Improvement of glucose and lipid metabolism in diabetic rats
treated with molybdate.
[diaeresis]ozcelikay, A. Tanju, Dominique J. Becker*, Lumbe N.
Ongemba, Anne-Marie Pottier, Jean-Claude Henquin, and Sonia M.
Brichard.
Endocrinology and Metabolism Unit, University of Louvain, Faculty
of Medicine, UCL 55.30, Avenue Hippocrate 55, B-1200 Brussels,
Belgium
APStracts 2:0189E, 1995.
Molybdenum (Mo) mimics certain insulin actions in vitro. We have
investigated the effects of oral administration of Na2MoO4 for 8
weeks on carbohydrate and lipid metabolism in streptozotocin-diabetic
rats. Mo decreased hyperglycaemia and glucosuria by 75%, and
corrected the elevation of plasma non esterified fatty acids.

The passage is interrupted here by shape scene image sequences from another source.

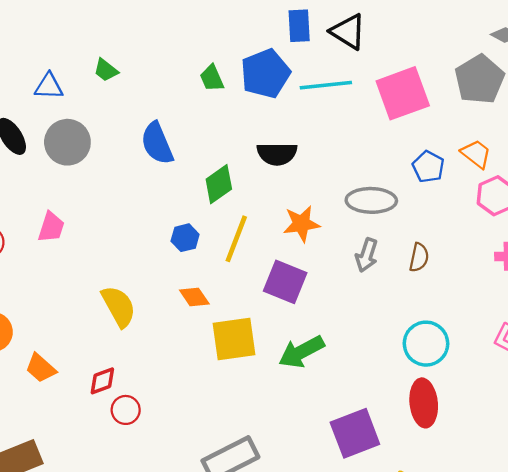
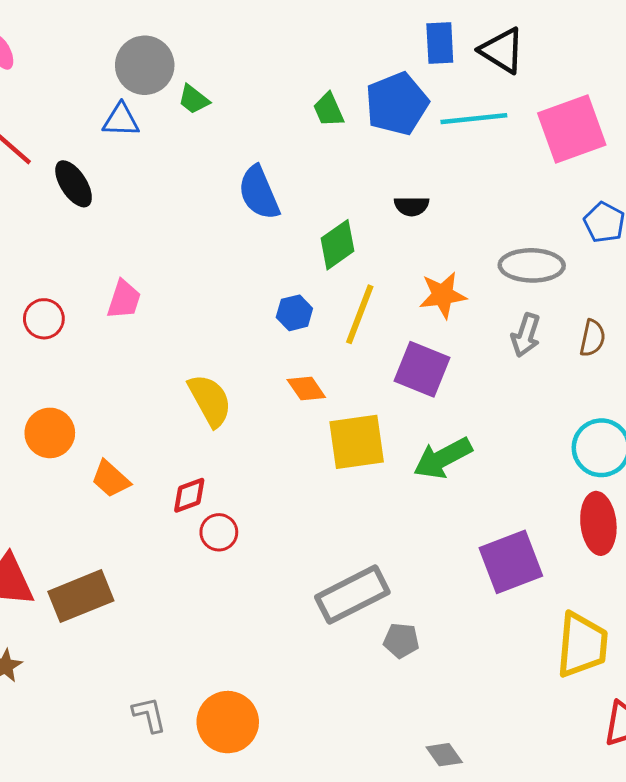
gray circle: (67, 142) -> (145, 65), moved
black semicircle: (277, 154) -> (412, 206), size x0.7

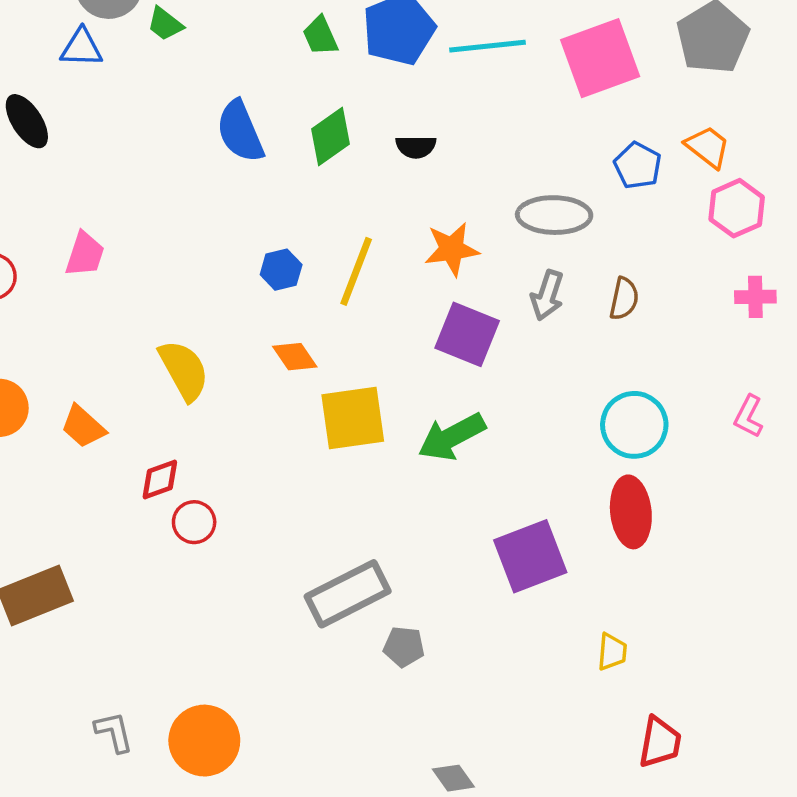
green diamond: (337, 245) -> (331, 137), moved
purple square: (422, 369) -> (467, 334), moved
orange trapezoid: (111, 479) -> (83, 427), moved
yellow trapezoid: (582, 645) -> (612, 652), size x0.5

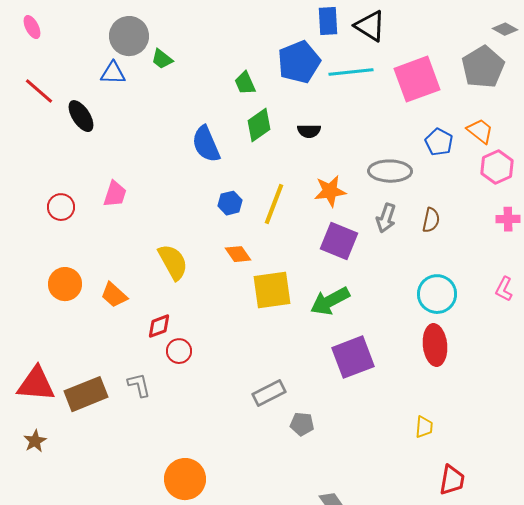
green trapezoid: (320, 36) -> (245, 83), moved
blue semicircle: (240, 131) -> (206, 144), moved
purple square: (530, 556) -> (353, 357), moved
gray rectangle: (348, 594) -> (269, 393), size x0.7
gray L-shape: (114, 732) -> (139, 385), moved

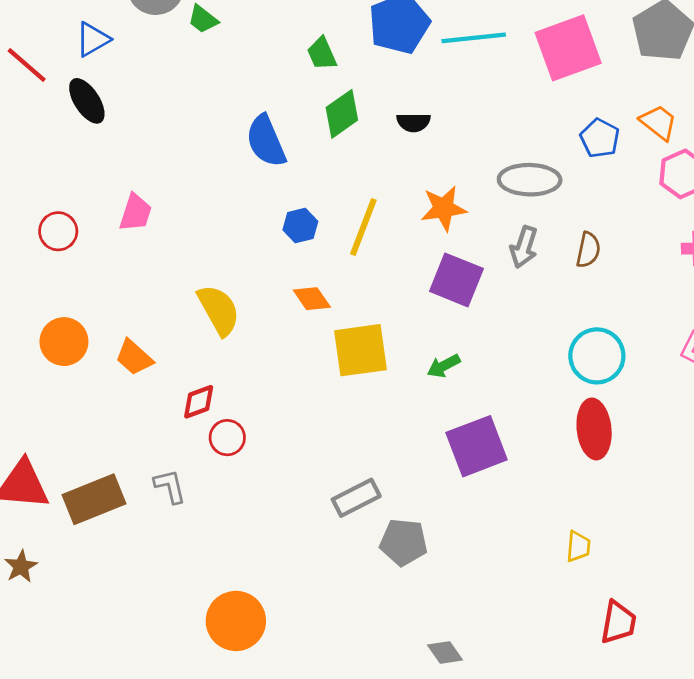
blue triangle: (113, 73) -> (93, 39), moved, turned -32
green arrow: (330, 301) -> (444, 366), size x0.6
gray pentagon: (302, 424) -> (403, 542), size x1.4

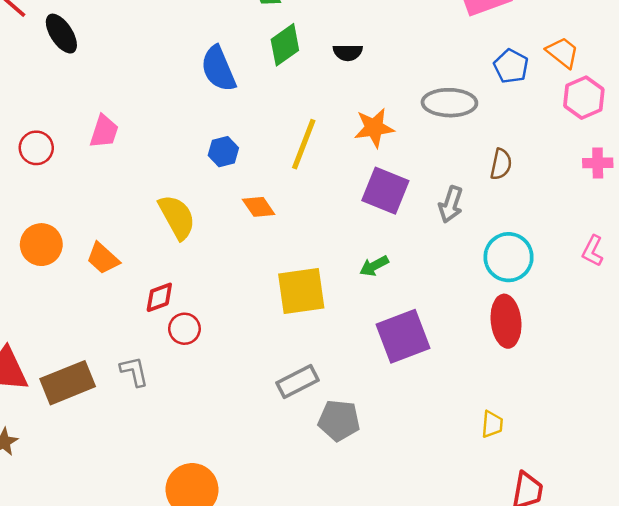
blue hexagon: (300, 226) -> (223, 152), moved
gray arrow: (524, 247) -> (451, 204), moved
yellow square: (360, 350) -> (301, 291), moved

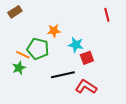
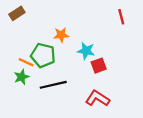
black line: (63, 75) -> (53, 85), moved

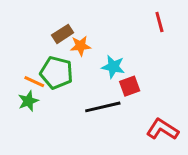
brown rectangle: (17, 13) -> (63, 34), moved
black line: (53, 85) -> (103, 107), moved
red L-shape: (97, 98) -> (162, 129), moved

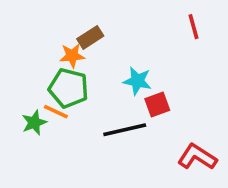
brown rectangle: (63, 34) -> (90, 37), moved
orange star: (80, 46) -> (72, 56), moved
orange line: (34, 82) -> (56, 112), moved

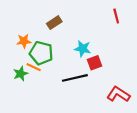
orange star: (72, 56) -> (24, 41), moved

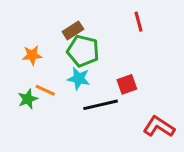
red line: (116, 16) -> (139, 22), moved
cyan star: (83, 49) -> (79, 79), moved
green pentagon: (41, 53) -> (83, 51), moved

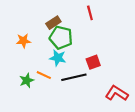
red line: (139, 22) -> (90, 13), moved
orange line: (45, 90) -> (44, 75), moved
green star: (28, 99) -> (27, 80), moved

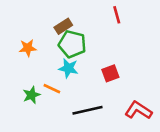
red line: (90, 13) -> (117, 15), moved
black line: (74, 77) -> (88, 110), moved

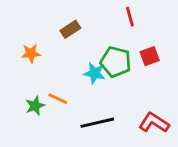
green pentagon: (72, 44) -> (116, 62), moved
cyan star: (68, 68) -> (95, 73), moved
red square: (110, 73) -> (150, 56), moved

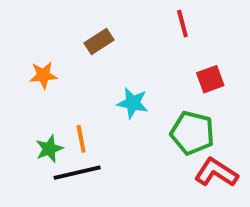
green pentagon: (116, 62) -> (192, 133), moved
orange line: (58, 99) -> (81, 139), turned 54
black line: (97, 123) -> (77, 173), moved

Tolerance to glucose loads was improved and glycogen stores were
replenished. These effects were not due to a rise of insulinaemia. In
liver, Mo restored the blunted mRNA and activity of glucokinase and
pyruvate kinase and decreased to normal phosphoenolpyruvate
carboxykinase values. Finally, Mo totally reversed the low expression
and activity of acetyl-CoA carboxylase and fatty acid synthase in
liver, but not in white adipose tissue. In conclusion, Mo exerts a
marked blood glucose-lowering effect in diabetic rats by an insulin
-like action. This effect results in part from a restoration of
hepatic glucose metabolism and is associated with a tissue-specific
correction of lipogenic enzyme gene expression, both processes being
essentially mediated by reversal of impaired pretranslational
regulatory mechanisms. These observations raise new therapeutic
perspectives in diabetes, particularly in the insulin-resistant
condition.
Received 11 May 1995; accepted in final form 24 August 1995.
APS Manuscript Number E212-5.
Article publication pending Am. J. Physiol. (Endocrinol. Metab.).
ISSN 1080-4757 Copyright 1995 The American Physiological Society.
Published in APStracts on 23 September 1995.